ObamaCare’i tarihe gömdü
Amerika’nın 45. Başkanı Trump, 2017’nin ocak ayında koltuğa oturduğunda ilk iş olarak ABD’de milyonlarca vatandaşı sağlık sigortası kapsamına alan ve “ObamaCare” (Önceki Başkan Barack Obama’nın projesi) olarak bilinen sigorta sisteminin iptali için imza attı.
ABD’deki sağlık sistemi, sağlık kalitesi oldukça düşük olmasına karşın dünyadaki en pahalı sağlık sistemi. Üstelik çok sayıda insan ülkede sağlık sigortasından yararlanamıyor.
Bu yüzden ABD’de sağlık reformu yıllardır hep tartışıldı.
Büyük umutlarla seçilen Obama, başa geçtiğinde ilk iş olarak 50 milyon vatandaşa sağlık hizmeti getirecek olan, ObamaCare adlı sistemi getirdi.
2010’da uygulamaya konulan sistemin amacı tüm Amerikalıları sağlık sigortası kapsamına almaktı.
Bunun için de ailelere gelirlerine göre prim ödemeleri adına vergi indirim imkânları sunuldu.
Sigorta şirketlerinin, daha önce hastalığı bulunanlara poliçe kesmeme sorunu ortadan kaldırıldı. Hastalık ve yaşlılık gerekçesiyle sigorta sonlandırmalarının önüne geçildi.
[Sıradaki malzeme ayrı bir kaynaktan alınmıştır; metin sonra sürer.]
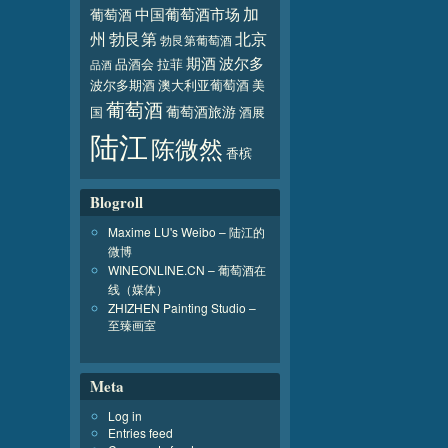
加
葡萄酒
中国葡萄酒市场
北京
州
勃艮第
勃艮第葡萄酒
波尔多
期酒
品酒会
拉菲
品酒
波尔多期酒
澳大利亚葡萄酒
美
葡萄酒
葡萄酒旅游
国
酒展
陆江
陈微然
香槟
Blogroll
Maxime LU's Weibo – 陆江的
微博
WINEONLINE.CN – 葡萄酒在
线（媒体）
ZHIZHEN Painting Studio –
至臻画室
Meta
Log in
Entries feed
Çocukların, 26 yaşına kadar ailesinin sigortasından yararlanması sağlandı.
Sağlık çok pahalı
Tabi bunlar için büyük kaynak gerekliydi. Obama zenginlerden alınan vergileri artırdı. Zenginler ayrıca yeni bir vergi ödemeye başlar oldu; sağlık sigortasına katkı vergisi. Yükselen maliyetler, artan bütçe kalemleri ve zenginlere vergiler, tartışmaları beraberinde getirdi. Sistemin 10 yıllık yükünün 1.5 trilyon doları bulacağı hesapları yapıldı.
Projeye baştan beri karşı olan Cumhuriyetçiler, Trump başa geldiğinde istedikleri fırsatı yakaladı ve atılan ilk imzayla “ObamaCare” projesi tarihe gömüldü.
Trump bunu yaparken, daha iyi bir sistem getireceğini vaat etti.
Fakat vaatler havada kaldı.
Aradan geçen sürede bu konuda etkili adımlar atılamadı. Bu nedenle Amerika, salgına, yetersiz sağlık sektörü ve sağlık hizmetine erişim imkânı bulunmayan milyonlarca vatandaşıyla yakalandı.
Trump ne kadar inkar etse de, dünya lideri Amerika koronavirüsle mücadelede şimdilik sınıfta kaldı.